Filter the entries beneath this task, copying only the lines that hold the word "Basic".

Recorded data
---*---

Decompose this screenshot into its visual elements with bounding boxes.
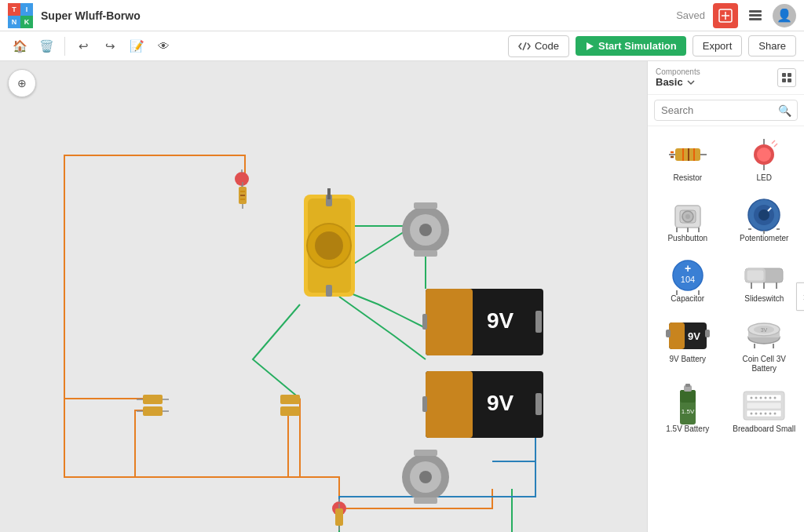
circuit-canvas[interactable]: 9V 9V [0, 61, 647, 532]
battery-9v-2[interactable]: 9V [422, 371, 543, 438]
svg-rect-36 [143, 395, 163, 404]
undo-btn[interactable]: ↩ [71, 35, 95, 58]
svg-point-128 [774, 397, 777, 399]
battery-9v-1[interactable]: 9V [422, 289, 543, 355]
simulate-label: Start Simulation [598, 40, 677, 52]
components-dropdown[interactable]: Basic [656, 76, 700, 88]
comp-row-2: Pushbutton Potentio [651, 191, 801, 250]
top-bar: T I N K Super Wluff-Borwo Saved 👤 [0, 0, 804, 31]
panel-collapse-btn[interactable]: › [796, 282, 804, 311]
dc-motor[interactable] [304, 188, 355, 297]
potentiometer-label: Potentiometer [740, 234, 788, 243]
svg-rect-105 [666, 330, 671, 337]
9v-battery-icon-area: 9V [666, 319, 710, 352]
view-btn[interactable]: 👁 [152, 35, 175, 58]
svg-text:3V: 3V [761, 327, 768, 333]
svg-rect-56 [335, 508, 343, 526]
svg-text:104: 104 [681, 275, 695, 284]
svg-point-131 [760, 413, 762, 415]
logo-i: I [20, 3, 33, 16]
svg-rect-5 [749, 18, 762, 20]
component-right-1[interactable] [280, 395, 300, 404]
capacitor-icon-area: + 104 [666, 259, 710, 292]
component-right-2[interactable] [280, 406, 300, 416]
svg-point-33 [419, 471, 432, 483]
schematic-icon [718, 9, 733, 23]
code-label: Code [535, 40, 559, 52]
svg-point-86 [758, 210, 769, 220]
svg-rect-29 [414, 202, 437, 209]
resistor-icon-area [666, 138, 710, 171]
simulate-btn[interactable]: Start Simulation [576, 36, 686, 56]
svg-rect-59 [782, 73, 786, 77]
svg-rect-12 [535, 311, 542, 333]
home-btn[interactable]: 🏠 [8, 35, 31, 58]
slideswitch-icon-area [742, 259, 786, 292]
svg-rect-117 [685, 384, 690, 387]
svg-rect-42 [280, 395, 300, 404]
component-pushbutton[interactable]: Pushbutton [651, 191, 725, 250]
logo: T I N K [8, 3, 33, 28]
component-coin-cell[interactable]: 3V Coin Cell 3V Battery [728, 312, 802, 381]
svg-marker-7 [587, 42, 594, 50]
svg-point-126 [765, 397, 767, 399]
component-slideswitch[interactable]: Slideswitch [728, 252, 802, 311]
breadboard-label: Breadboard Small [733, 425, 795, 434]
pushbutton-svg [669, 198, 707, 232]
panel-header: Components Basic [648, 61, 804, 95]
list-view-btn[interactable] [743, 3, 768, 28]
potentiometer-icon-area [742, 199, 786, 231]
svg-point-44 [235, 172, 249, 186]
resistor-label: Resistor [673, 173, 702, 183]
canvas-controls: ⊕ [8, 69, 36, 97]
component-capacitor[interactable]: + 104 Capacitor [651, 252, 725, 311]
canvas-area[interactable]: ⊕ [0, 61, 647, 532]
component-resistor[interactable]: Resistor [651, 131, 725, 190]
component-led[interactable]: LED [728, 131, 802, 190]
9v-battery-svg: 9V [666, 319, 710, 352]
svg-rect-122 [747, 403, 781, 409]
component-1v5-battery[interactable]: 1.5V 1.5V Battery [651, 382, 725, 441]
components-grid: Resistor LED [648, 126, 804, 532]
1v5-battery-label: 1.5V Battery [666, 425, 709, 434]
logo-k: K [20, 16, 33, 28]
svg-rect-39 [143, 406, 163, 416]
component-potentiometer[interactable]: Potentiometer [728, 191, 802, 250]
svg-point-22 [315, 231, 343, 260]
breadboard-svg [742, 388, 786, 423]
code-btn[interactable]: Code [508, 35, 569, 57]
svg-point-80 [685, 214, 690, 219]
search-input[interactable] [654, 100, 798, 121]
list-icon [748, 9, 762, 23]
component-9v-battery[interactable]: 9V 9V Battery [651, 312, 725, 381]
redo-btn[interactable]: ↪ [98, 35, 122, 58]
zoom-control[interactable]: ⊕ [8, 69, 36, 97]
notes-btn[interactable]: 📝 [125, 35, 148, 58]
svg-rect-18 [422, 396, 427, 412]
svg-point-127 [769, 397, 772, 399]
svg-rect-13 [422, 314, 427, 330]
component-breadboard[interactable]: Breadboard Small [728, 382, 802, 441]
breadboard-icon-area [742, 389, 786, 422]
svg-rect-30 [414, 250, 437, 257]
svg-rect-3 [749, 10, 762, 13]
schematic-view-btn[interactable] [713, 3, 738, 28]
list-view-toggle[interactable] [777, 68, 796, 87]
user-avatar[interactable]: 👤 [773, 4, 796, 27]
main-content: ⊕ [0, 61, 804, 532]
svg-point-73 [757, 148, 771, 162]
1v5-battery-svg: 1.5V [677, 384, 699, 428]
svg-rect-62 [788, 78, 791, 82]
svg-point-123 [751, 397, 753, 399]
svg-text:9V: 9V [487, 391, 514, 415]
svg-rect-24 [326, 285, 332, 297]
svg-rect-60 [788, 73, 791, 77]
svg-point-130 [755, 413, 758, 415]
share-btn[interactable]: Share [748, 35, 796, 56]
delete-btn[interactable]: 🗑️ [35, 35, 58, 58]
svg-rect-106 [705, 330, 710, 337]
svg-text:9V: 9V [487, 308, 514, 333]
1v5-battery-icon-area: 1.5V [666, 389, 710, 422]
coin-cell-label: Coin Cell 3V Battery [732, 355, 798, 373]
export-btn[interactable]: Export [693, 35, 743, 56]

---*---

RESPONSE -
components-dropdown[interactable]: Basic [656, 76, 700, 88]
panel-header: Components Basic [648, 61, 804, 95]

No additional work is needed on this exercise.